Gosto de rir da ideia. Afinal, se for isso mesmo, quero morrer rindo de mim mesmo. A gente morre, né. De alguma coisa, a gente vai morrer.

Fiquei olhando pela janela na manhã de hoje uma Lisboa vazia. Espanha, com quase 300 novos casos hoje, segunda (16). A União Europeia determinou o fechamento das fronteiras do continente por 30 dias, algo que não se via talvez desde a Segunda Grande Guerra.

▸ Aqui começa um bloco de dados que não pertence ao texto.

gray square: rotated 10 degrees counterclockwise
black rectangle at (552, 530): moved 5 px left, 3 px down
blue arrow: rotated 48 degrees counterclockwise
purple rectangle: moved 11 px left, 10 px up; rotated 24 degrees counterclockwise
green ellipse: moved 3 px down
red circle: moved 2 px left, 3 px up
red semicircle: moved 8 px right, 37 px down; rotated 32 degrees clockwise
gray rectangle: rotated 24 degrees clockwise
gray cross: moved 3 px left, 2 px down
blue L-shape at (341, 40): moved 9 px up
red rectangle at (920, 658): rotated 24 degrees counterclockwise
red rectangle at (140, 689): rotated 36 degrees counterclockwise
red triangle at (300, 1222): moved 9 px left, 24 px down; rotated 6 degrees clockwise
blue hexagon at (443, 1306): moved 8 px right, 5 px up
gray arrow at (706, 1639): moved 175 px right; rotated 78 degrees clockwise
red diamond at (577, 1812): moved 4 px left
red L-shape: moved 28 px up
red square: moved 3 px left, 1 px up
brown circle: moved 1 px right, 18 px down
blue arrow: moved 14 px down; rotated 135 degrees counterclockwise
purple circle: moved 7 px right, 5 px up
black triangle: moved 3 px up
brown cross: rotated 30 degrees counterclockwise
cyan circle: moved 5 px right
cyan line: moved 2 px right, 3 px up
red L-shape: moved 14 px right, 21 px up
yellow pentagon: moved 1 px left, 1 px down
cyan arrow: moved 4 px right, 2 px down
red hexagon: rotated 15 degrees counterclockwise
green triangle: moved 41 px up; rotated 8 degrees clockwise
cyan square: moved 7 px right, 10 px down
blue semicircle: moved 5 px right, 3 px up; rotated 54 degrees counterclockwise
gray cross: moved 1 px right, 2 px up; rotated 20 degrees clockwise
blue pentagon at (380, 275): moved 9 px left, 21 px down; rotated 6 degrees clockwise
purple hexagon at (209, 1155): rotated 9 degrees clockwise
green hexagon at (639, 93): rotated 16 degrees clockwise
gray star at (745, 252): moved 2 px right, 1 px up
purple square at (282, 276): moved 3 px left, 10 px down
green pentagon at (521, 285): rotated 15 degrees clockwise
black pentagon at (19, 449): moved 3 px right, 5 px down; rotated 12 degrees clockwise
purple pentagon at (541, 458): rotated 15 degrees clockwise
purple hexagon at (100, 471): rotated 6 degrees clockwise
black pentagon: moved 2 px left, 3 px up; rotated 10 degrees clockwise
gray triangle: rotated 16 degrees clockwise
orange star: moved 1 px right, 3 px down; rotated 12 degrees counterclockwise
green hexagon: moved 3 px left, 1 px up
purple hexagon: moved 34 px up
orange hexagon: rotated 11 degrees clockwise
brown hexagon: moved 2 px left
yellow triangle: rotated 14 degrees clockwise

Nós estamos vendo a história em convulsão. Se eu fosse reeditar meu livro, seria isso, “História em Shamas”, e não mais Rio. Nem seria Brasil, ou Europa, ou mundo. História mesmo. Porque não são apenas fatos geográficos, biológicos, econômicos e políticos. São todos esses, e a cabeça das pessoas que estão em chamas. Pessoas realmente acreditando que a Terra é plana. Pessoas realmente acreditando que fazer manifestação contra o “vírus da corrupção’, presidente da República descendo a rampa do Planalto pra apertar a mão de todo mundo, se agarrar, se lambuzar, como fez no último domingo (15), quando a Europa decreta fechamento de todas as fronteiras por 30 dias, a Argentina e o Paraguai também fecham (sabiamente pensando que o vírus pode vir pelo Brasil), ou seja, NÓS É QUE ESTAMOS SENDO ISOLADOS do resto da América Latina.

Jornalistas com anos de profissão chorando em frente as câmeras. Guga Chacra, Ilze Scamparini. Fora os que conseguem se segurar. Fora eu, você.

O nosso choro já nem é só pelos mortos do Covid-19. É por tudo. A desesperança, o desânimo, as coisas que acontecem todos os dias, que nos fazem pensar que o mundo já deve ter acabado e não nos avisaram. Veja, não é apenas o vírus o problema. ANTES, já tínhamos uma crise econômica e política, um presidente que se dirige a uma jornalista dizendo de maneira grotesca que ela queria “dar o furo”, ministros de Estado destruindo conquistas populares, praticando ofensas pessoais diretas a pessoas que dedicam suas vidas para solidariedade coletiva, caso do Drauzio, gravemente ofendido pelo ministro da Educação.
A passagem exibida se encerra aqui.